Iranian is a name used to categorise various nomadic herding peoples who came from or still remained in the steppes of Central Asia. They include the Scythians, once dominant as far east as Siberia - and probably the Tocharians of the mountains and deserts north of Tibet. Around 1000 BC, several peoples began to move with their animals on to what's now called the Iranian plateau - they included the Medes, who were the first to build an empire for themselves after defeating the crumbling Assyrian empire in 612 BC. We don't really know how extensive this was. At the same time the Persians arrived, moving further south to the area known as Persis, between the southern Zagros and the Persian Gulf. As the Medes had to overcome the Assyrians, so the Persians overcame the Elamites. After the Persians under Cyrus, who was half Mede, established hegemony, the empire became the Persian empire (although Greeks continued to use the terms Mede and Persian indiscriminately!). The people known as Parthians (real name unknown) were an Iranian people who took over the "Persian" empire from the Macedonian (not really Greek!) successors of Alexander. The Sasanians who took over from them were Persians, in the sense that they came from Persis - but they divided their empire into Iran (home of Iranian speaking Mazda worshipping peoples) and Aniran (others).
The modern name normally used for the part of Iran where the Persians established themselves is FARS, hence the language FARSI. Many Iranians prefer to call it Pars and the language Persian. The F is only there because the Arabs have no P in their alphabet. It’s always difficult to get away from politics!
But in the west, thanks to the prestige of Greek and Roman writers who always referred to PERSIA, Persia was always used for everything connected with Iran, whether strictly Persian or not. The situation was remedied in 1920s, when Reza Shah officially changed the name to IRAN. Since the revolution in 1979, some exiles and opponents of the regime have taken to referring to the country as Persia. Politics again!

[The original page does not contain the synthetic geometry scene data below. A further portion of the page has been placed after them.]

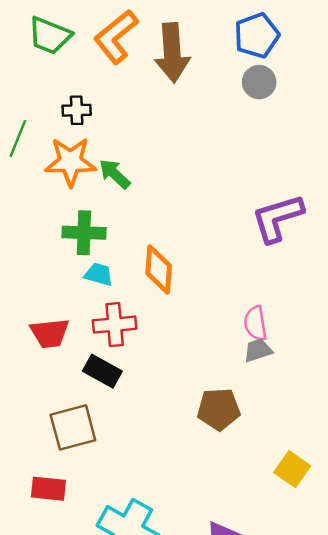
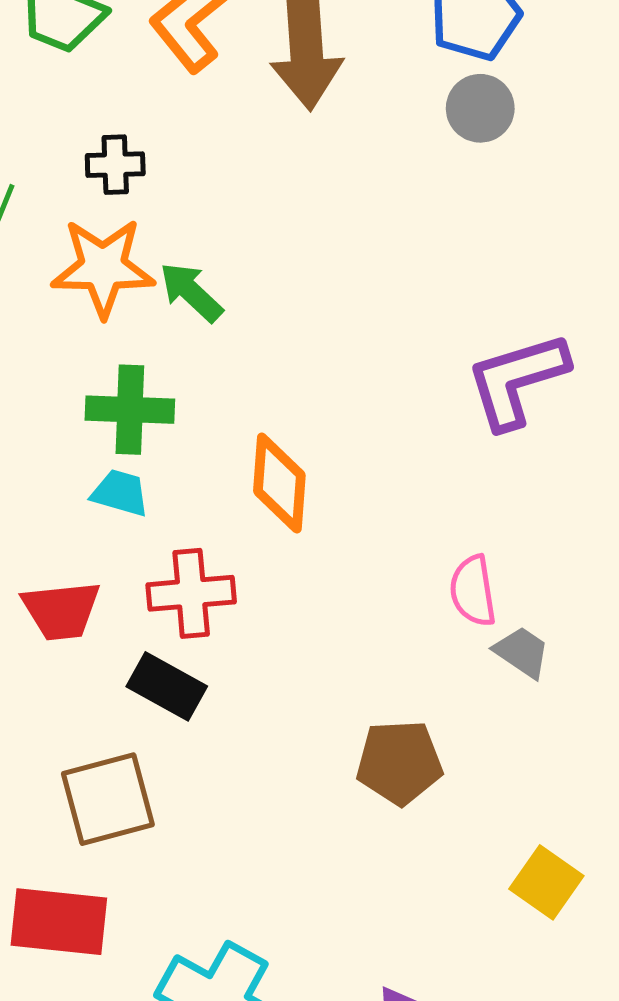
cyan trapezoid: (99, 274) -> (120, 493), moved
gray trapezoid: (258, 350) -> (522, 652), moved, turned 52
red rectangle: (48, 489) -> (59, 922), size x1.4

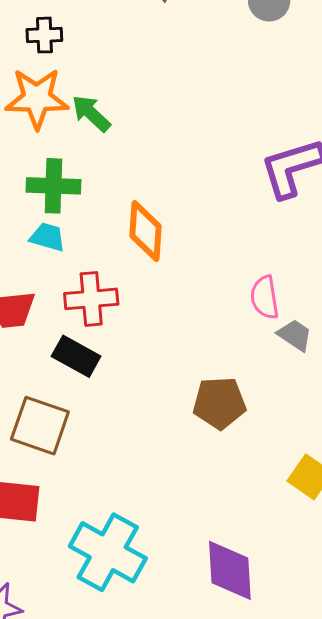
brown square: (108, 799) -> (40, 426), turned 34

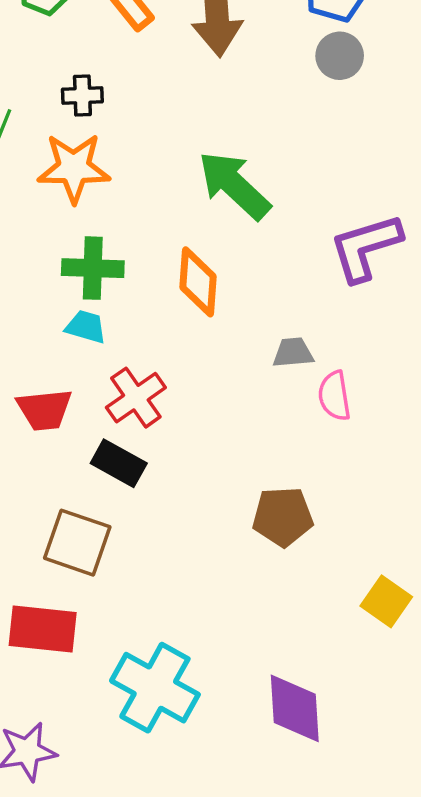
green arrow: (91, 113) -> (234, 185), moved, size x1.6
orange diamond: (145, 231) -> (198, 282), moved
red cross: (91, 299) -> (136, 398), turned -30
gray trapezoid: (295, 335) -> (293, 353), moved, turned -39

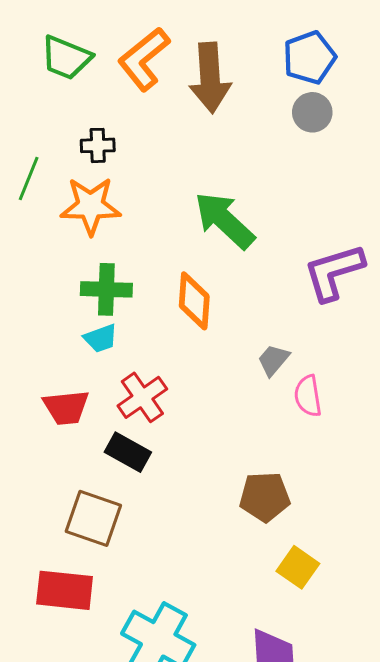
cyan trapezoid: (86, 327) -> (101, 338), turned 144
gray trapezoid: (293, 353) -> (273, 360), turned -45
yellow square: (386, 601) -> (298, 567), moved

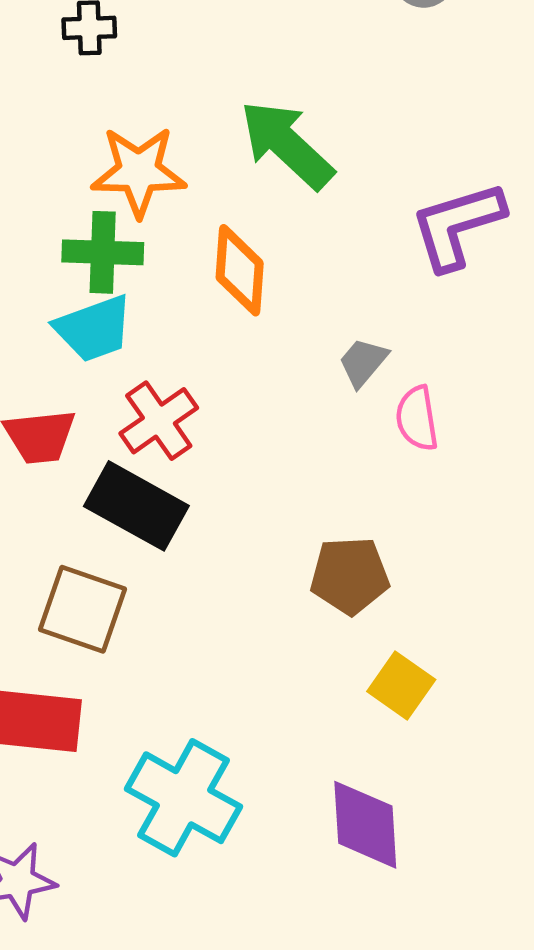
orange star: (91, 206) -> (139, 172), moved
cyan trapezoid: (101, 338) -> (94, 329), size x1.5
black rectangle: (128, 452) -> (136, 506), size x1.4

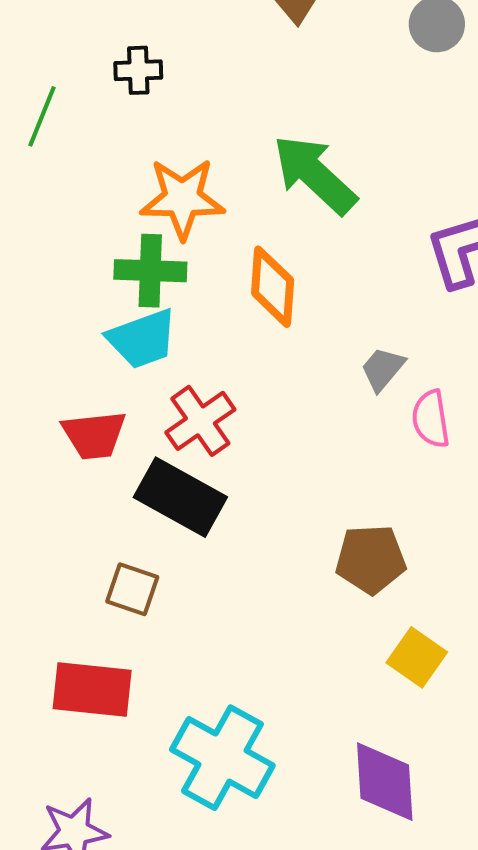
brown square: (83, 609) -> (132, 589), size x0.7

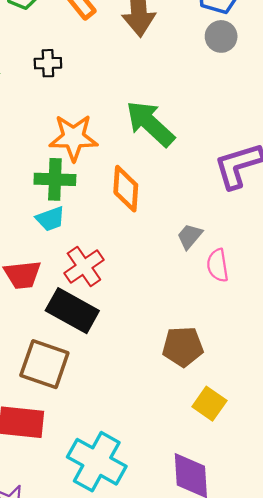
cyan trapezoid: (142, 339) -> (50, 219), size x0.7
brown square: (132, 589) -> (44, 364), size x1.6

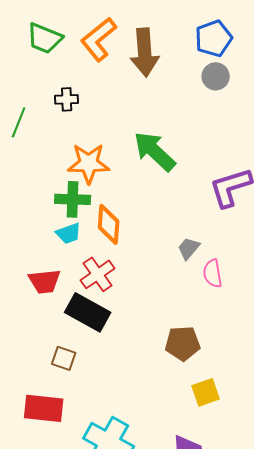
orange diamond: (126, 189) -> (109, 224), moved
brown square: (44, 364) -> (64, 358), size x0.6
yellow square: (209, 404) -> (206, 392), turned 36

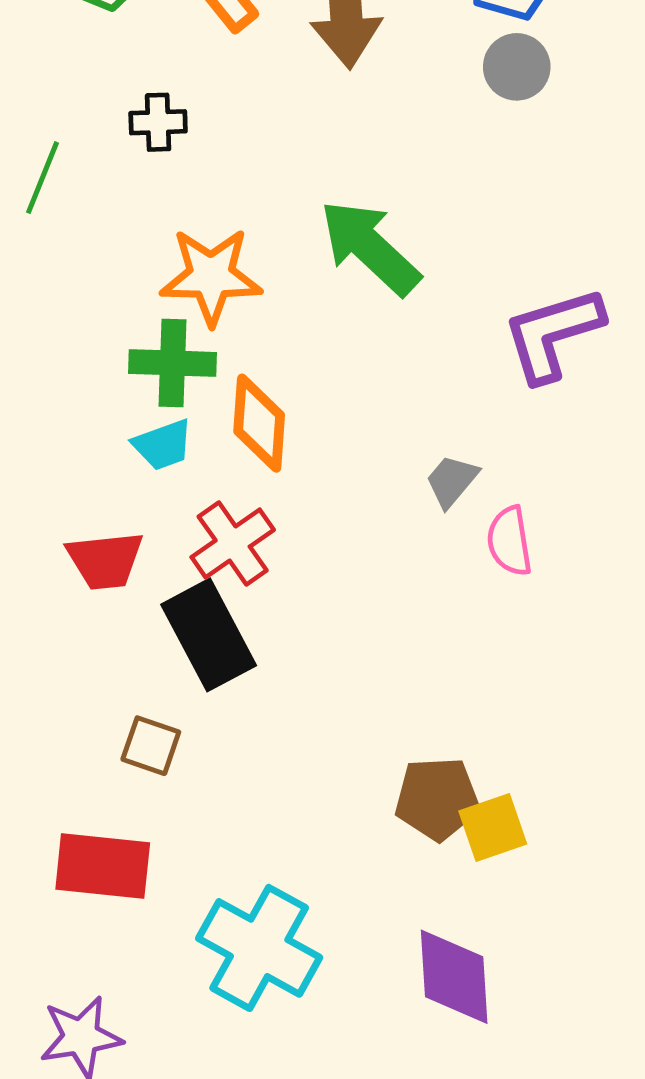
black rectangle: (88, 312) -> (209, 635), turned 33
brown pentagon: (183, 343) -> (437, 799), moved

Actually few of us in the "UK" really understand the difference between the terms: The British Isles, Great Britain, The United Kingdom. Try it on your students. No wonder so many foreigners call us "England" - and what does "British" really mean?

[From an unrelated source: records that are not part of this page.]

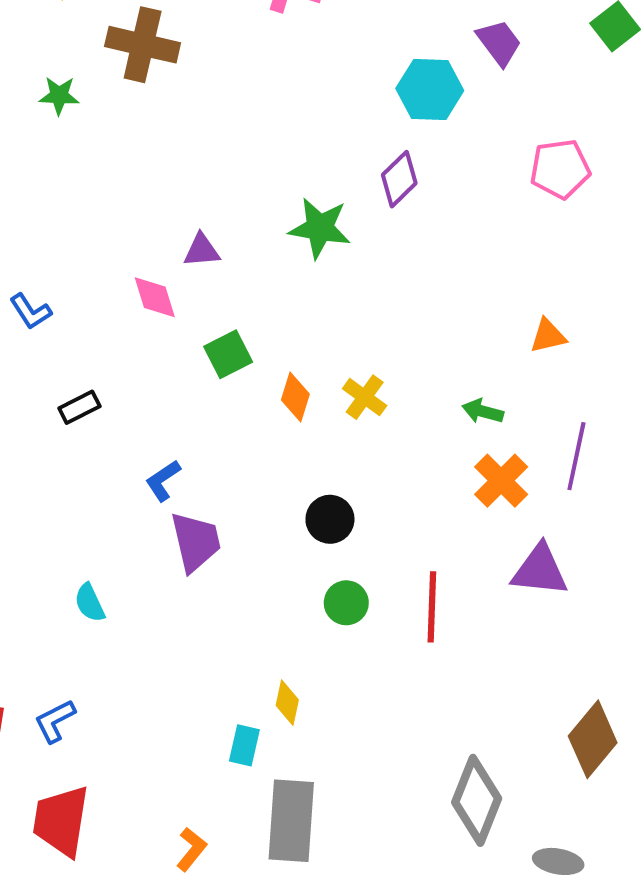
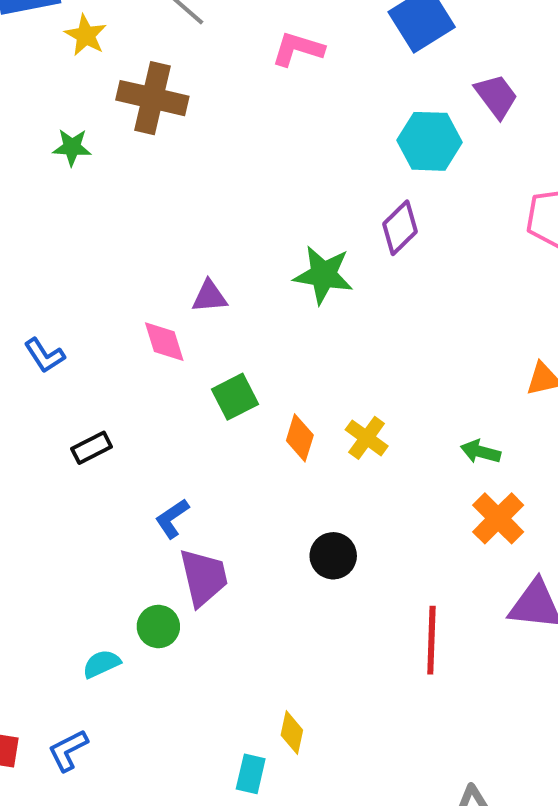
cyan semicircle: (90, 603) -> (101, 664), moved, turned 90
green circle: (346, 603) -> (158, 626), moved

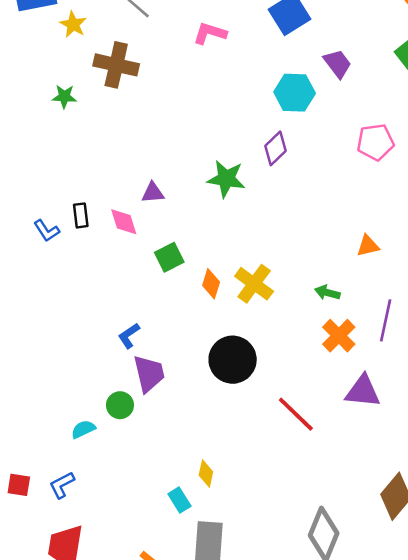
yellow cross: (367, 438) -> (254, 284), size x1.4
black rectangle: (92, 448) -> (81, 215), moved, turned -70
black circle: (333, 556) -> (233, 360), size x1.6
red line: (431, 640) -> (296, 414), turned -48
cyan rectangle: (251, 774) -> (179, 500), turned -45

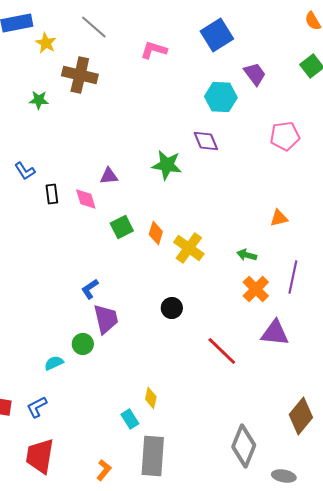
purple diamond: (276, 148) -> (206, 141), turned -68
blue L-shape: (47, 231) -> (25, 171), moved
orange diamond: (211, 284) -> (156, 233), moved
black circle: (233, 360) -> (172, 308), size x0.6

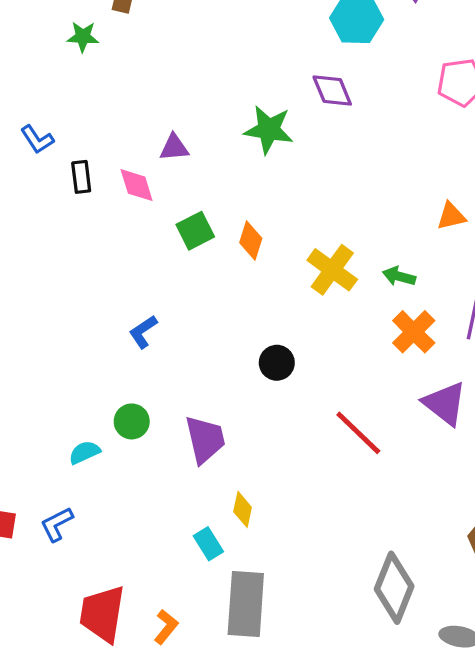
green star: (39, 100) -> (83, 37), moved
yellow cross: (189, 248) -> (332, 270), moved
purple trapezoid: (106, 319) -> (205, 439), moved
purple triangle: (275, 333) -> (445, 403), turned 32
red trapezoid: (40, 456) -> (102, 614), moved

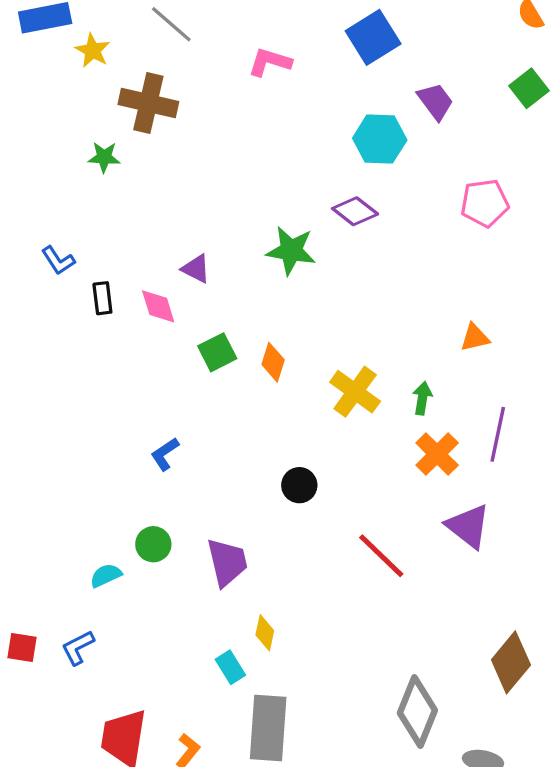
purple diamond: (332, 91) -> (355, 211), turned -30
purple triangle: (174, 148) -> (196, 269), turned 32
green arrow: (399, 276) -> (422, 398), turned 84

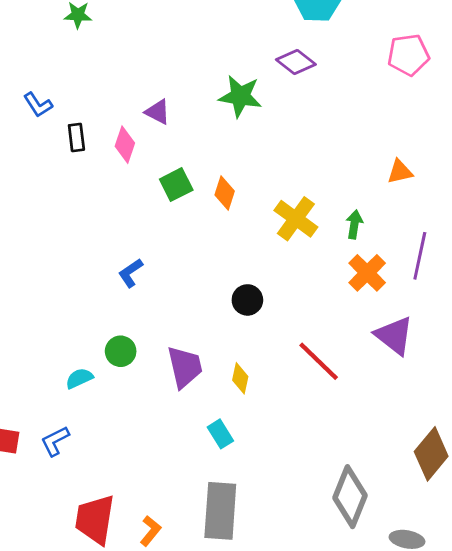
pink diamond: (158, 306) -> (125, 145), turned 36
yellow diamond: (265, 633) -> (240, 378), moved
cyan rectangle: (230, 667) -> (220, 434), moved

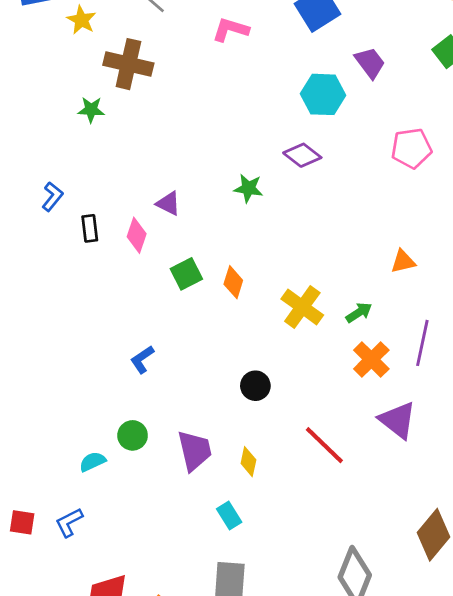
green star: (240, 96) -> (248, 188), size x0.7
blue L-shape: (38, 105) -> (52, 197), turned -108
green arrow: (354, 224) -> (359, 313), turned 48

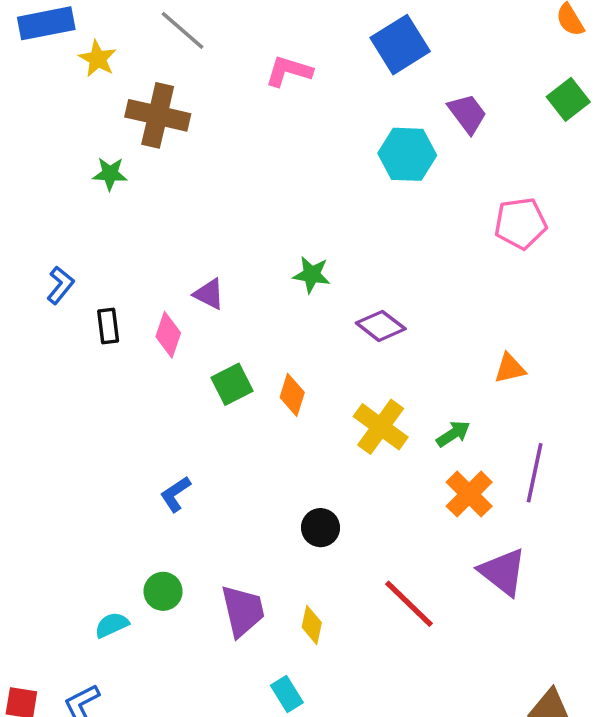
purple diamond: (302, 155) -> (381, 326), moved

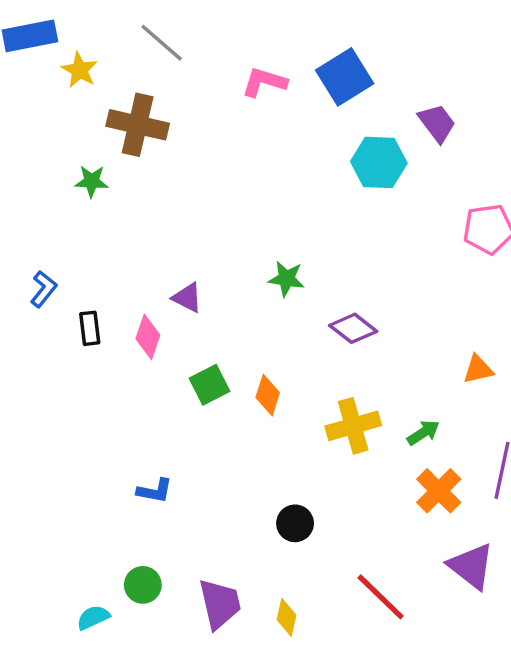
blue square: (400, 45) -> (345, 77), moved
yellow cross: (381, 427) -> (353, 426), turned 38
blue L-shape: (175, 494) -> (155, 491), turned -135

The Rulers of Iran box is somewhat simplified - especially since the Arab conquest. Iran was ruled by Arabs from Damascus in Syria, until they were overcome by a rival dynasty of Arab caliphs (successors to Muhammad) - the Abbasids, who claimed actual descent from the prophet's family (His uncle Abbas in fact). Their descendants were accepted as caliphs until the Mongol destruction of Baghdad in 1258. But the caliphs - although recognised as heads of Islam, lost their actual political power to the Seljuq Turks, who invaded from the east. Much later, there was confusion as the Safavid dynasty declined - only Nader Shah briefly reasserted control, until Iran was stabilised under the Qajars. See the website for details.
The picture shows a ziggurat built by the Elamites, in western Iran, who were defeated/absorbed by the Persians. Their language - unrelated to any other known language - continued to be used for administration by the Persians.